What are the common etiologies associated with ARDS?

A

Sepsis, aspiration, pneumonia, shock, trauma

102
Q

What must we rule out in order to diagnose ARDS?

A

Cardiogenic pulmonary edema. (left heart failure) causing transudative edema

103
Q

What causes pulmonary edema in ARDS?

A

It is non-cardiogenic and due to increased permeability of capillary and alveolar epithelium due to damage. Produces exudate

104
Q

What is the difference between endothelial and epithelial cells?

A

Endothelial cells line blood vessels, epithelial cells line organs.

105
Q

What are the three phases of ARDS?

A

Exudative, proliferative, and fibrotic

106
Q

Describe the exudative phase of ARDS.

A

24-72 hours after injury. Destruction of type I cells and endothelial swelling.
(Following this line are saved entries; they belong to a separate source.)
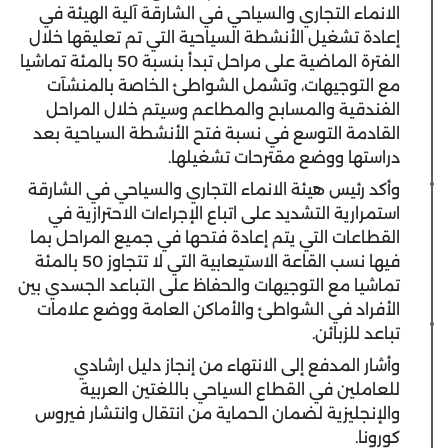
الانماء التجاري والسياحي في الشارقة آلية الهيئة في
إعادة تشغيل الأنشطة السياحية التي تم تعليقها خلال
الفترة الماضية على مراحل تبدأ بنسبة 50 بالمئة تماشيا
مع التوجيهات، وتشمل الشواطئ الخاصة بالمنشآت
الفندقية والمسابح والمطاعم وسيتم خلال المراحل
القادمة التوسع في نسبة فتح الأنشطة السياحية بعد
دراستها ووضع مقترحات تشغيلها.
وأكد رئيس هيئة الانماء التجاري والسياحي في الشارقة
استمرارية التشديد على اتباع الإجراءات الاحترازية في
القطاعات التي يتم إعادة فتحها في جميع المراحل بما
فيها نسب القاعة الاستيعابية التي لا تتجاوز 50 بالمئة
تماشيا مع التوجيهات والحفاظ على التباعد الجسدي بين
الأفراد في الشواطئ والأماكن العامة ووضع علامات
تباعد للزبائن.
وأشار المدفع إلى الانتهاء من إنجاز دليل ارشادي
للعاملين في القطاع السياحي باللغتين العربية
والإنجليزية لضمان الحماية من انتقال وانتشار فيروس
كورونا.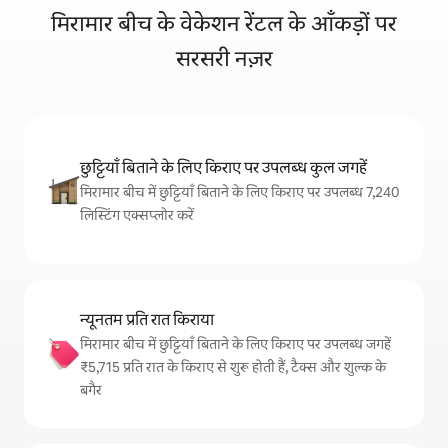
मिरामार बीच के वेकेशन रेंटल के आँकड़ों पर
सरसरी नज़र
छुट्टियाँ बिताने के लिए किराए पर उपलब्ध कुल जगहें
मिरामार बीच में छुट्टियाँ बिताने के लिए किराए पर उपलब्ध 7,240
लिस्टिंग एक्सप्लोर करें
न्यूनतम प्रति रात किराया
मिरामार बीच में छुट्टियाँ बिताने के लिए किराए पर उपलब्ध जगहें
₹5,715 प्रति रात के किराए से शुरू होती हैं, टैक्स और शुल्क के
बगैर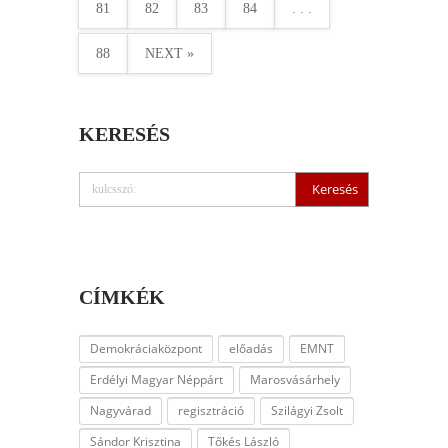
81
82
83
84
. . .
88
NEXT »
KERESÉS
CÍMKÉK
Demokráciaközpont
előadás
EMNT
Erdélyi Magyar Néppárt
Marosvásárhely
Nagyvárad
regisztráció
Szilágyi Zsolt
Sándor Krisztina
Tőkés László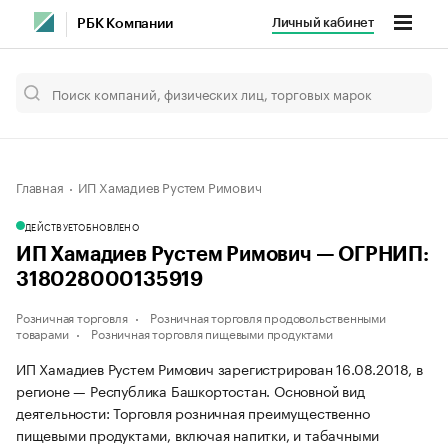
Личный кабинет
РБК Компании
Главная
ИП Хамадиев Рустем Римович
ДЕЙСТВУЕТ
ОБНОВЛЕНО
ИП Хамадиев Рустем Римович — ОГРНИП:
318028000135919
Розничная торговля
Розничная торговля продовольственными
товарами
Розничная торговля пищевыми продуктами
ИП Хамадиев Рустем Римович зарегистрирован 16.08.2018, в
регионе — Республика Башкортостан. Основной вид
деятельности: Торговля розничная преимущественно
пищевыми продуктами, включая напитки, и табачными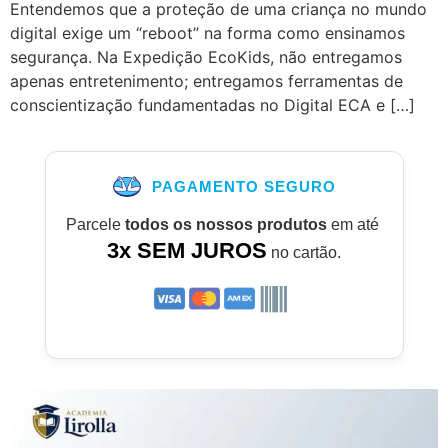
Entendemos que a proteção de uma criança no mundo
digital exige um “reboot” na forma como ensinamos
segurança. Na Expedição EcoKids, não entregamos
apenas entretenimento; entregamos ferramentas de
conscientização fundamentadas no Digital ECA e […]
PAGAMENTO SEGURO
Parcele
todos os nossos produtos
em até
3x SEM JUROS
no cartão.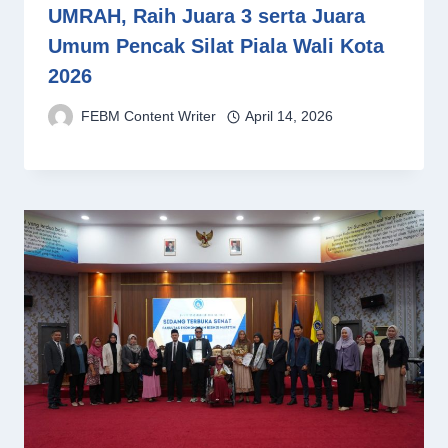
UMRAH, Raih Juara 3 serta Juara
Umum Pencak Silat Piala Wali Kota
2026
FEBM Content Writer
April 14, 2026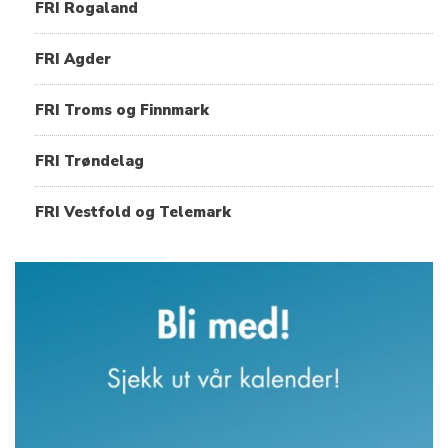
FRI Rogaland
FRI Agder
FRI Troms og Finnmark
FRI Trøndelag
FRI Vestfold og Telemark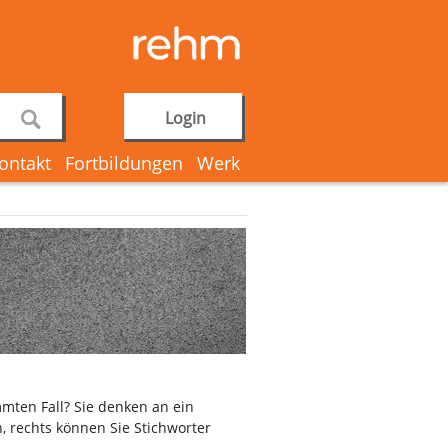
Login
ontakt
Fortbildungen
Werk
mten Fall? Sie denken an ein
, rechts können Sie Stichworter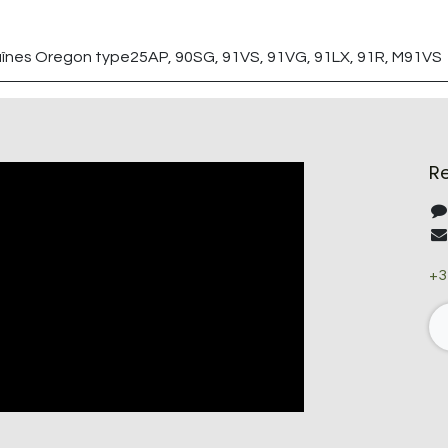
aînes Oregon type25AP, 90SG, 91VS, 91VG, 91LX, 91R, M91VS
R
+3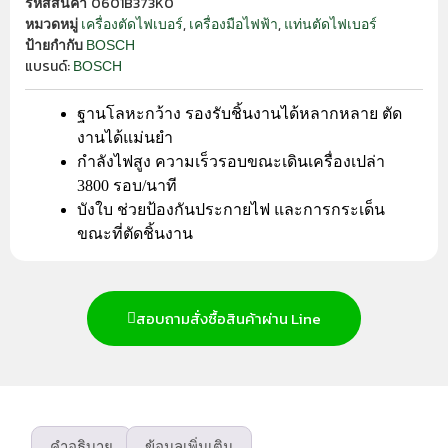
0601B373K0
รหัสสินค้า
,
,
เครื่องตัดไฟเบอร์
เครื่องมือไฟฟ้า
แท่นตัดไฟเบอร์
หมวดหมู่
BOSCH
ป้ายกำกับ
แบรนด์:
BOSCH
ฐานโลหะกว้าง รองรับชิ้นงานได้หลากหลาย ตัด
งานได้แม่นยำ
กำลังไฟสูง ความเร็วรอบขณะเดินเครื่องเปล่า
3800 รอบ/นาที
บังใบ ช่วยป้องกันประกายไฟ และการกระเด็น
ขณะที่ตัดชิ้นงาน
สอบถามสั่งซื้อสินค้าผ่าน Line
คำอธิบาย
ข้อมูลเพิ่มเติม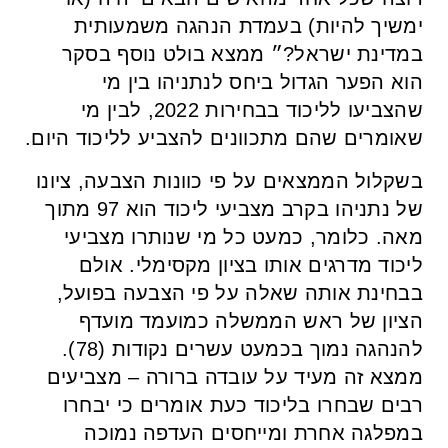
ימשיך להיות) בעמדת הנהגה משמעותית
במדינת ישראל?״ ממצא בולט נוסף בסקר
הוא הפער הגדול ביחס לנתניהו בין מי
שהצביעו לליכוד בבחירות 2022, לבין מי
שאומרים שהם מתכוונים להצביע לליכוד היום.
בשקלול הממצאים על פי כוונות הצבעה, ציונו
של נתניהו בקרב מצביעי ליכוד הוא 97 מתוך
מאה. כלומר, כמעט כל מי שנותרו מצביעי
ליכוד מדרגים אותו בציון מקסימלי. אולם
בבחינת אותה שאלה על פי הצבעה בפועל,
הציון של ראש הממשלה כמועמד מועדף
להנהגה נמוך בכמעט עשרים נקודות (78).
ממצא זה מעיד על עובדה ברורה – מצביעים
רבים שבחרו בליכוד כעת אומרים כי יבחרו
במפלגה אחרת ומייחסים העדפה נמוכה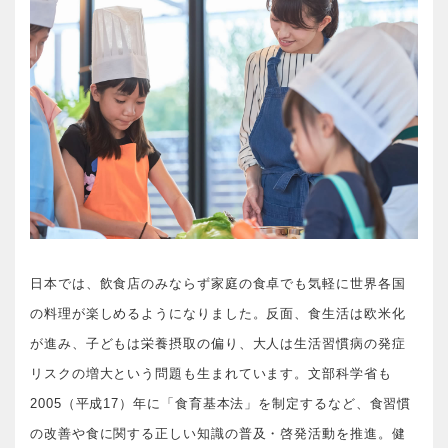
日本では、飲食店のみならず家庭の食卓でも気軽に世界各国
の料理が楽しめるようになりました。反面、食生活は欧米化
が進み、子どもは栄養摂取の偏り、大人は生活習慣病の発症
リスクの増大という問題も生まれています。文部科学省も
2005（平成17）年に「食育基本法」を制定するなど、食習慣
の改善や食に関する正しい知識の普及・啓発活動を推進。健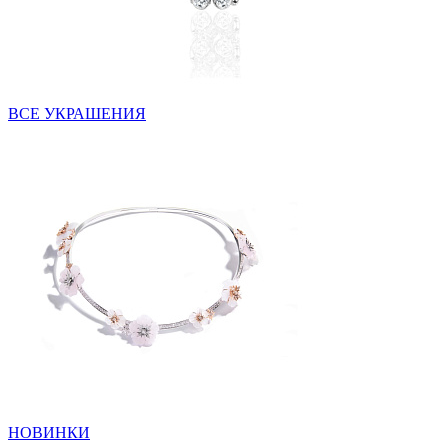
ВСЕ УКРАШЕНИЯ
НОВИНКИ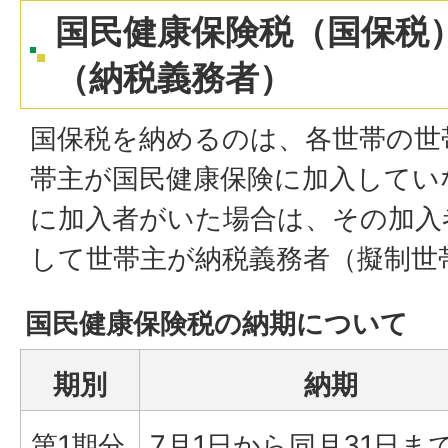
国民健康保険税（国保税
（納税義務者）
国保税を納めるのは、各世帯の世
帯主が国民健康保険に加入してい
に加入者がいた場合は、その加入
して世帯主が納税義務者（擬制世
国民健康保険税の納期について
期別
納期
第1期分
7月1日から同月31日ま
Influx of protein rich edema into the airspaces, lung inflammation, and neutrophil accumulation.

107
Q

Describe the proliferative phase of ARDS.

A

From 4-10 days. Proliferation of alveolar type II cells and fibroblasts, mild interstitial fibrosis. Exudative material forms hyaline membrane.

108
Q

Describe the fibrotic phase of ARDS.

A

Greater than 8 days. Formation of fibroblasts and scarring, fibrosis.

109
Q

What is the typical pattern of ARDS?

A

Initial or acute illness
Apparent respiratory stability
Respiratory deterioration and insufficiency
Terminal stage

110
Q

What are some clinical findings associated with ARDS?

A

Decreased compliance, regionally hyperinflated areas, decreased oxygenation, increased resistance, varying areas changing Raw and Cl throughout the lung

111
Q

What are some lab findings associated with ARDS?

A

Normal or increased WBCs, increased lactate as tissues are not getting enough O2, increased BUN, alkalosis progressing to acidosis on ABG

112
Q

What might we see on CXR of a patient with ARDS?

A

Fluffy whiteout bilaterally

113
Q

Why are lower tidal volumes helpful in ARDS?

A

The disease process is not homogenous so some areas are very restricted and fibrotic while others will hyperinflate so we have to be able to balance volumes and pressures it takes to open sicker areas without damaging the healthy tissues.

114
Q

What is the Berlin Definition?

A

Berlin Definition is used to define ARDS. It states that it must occur within a week of a known clinical insult or new or worsening respiratory symptoms, have bilateral opacities not explained by effusions, collapse, or nodules, and the respiratory failure is not fully explained by cardiac failure or fluid overload.

115
Q

What ventilation strategies can we use to treat a patient with ARDS?

A

We can use oscillation (HFOV) or APRV and other lung-protective strategies like permissive hypercapnia and high PEEP depending on the patient.

116
Q

What drug is particularly helpful for ARDS?

A

Cisatracurium. It reduces mortality, end organ failure, and ICU stay. It is a neuromuscular blocking drug that reduces patient effort during the critical phase, increases chest wall compliance, and allows the clinician to get a handle on lung mechanics.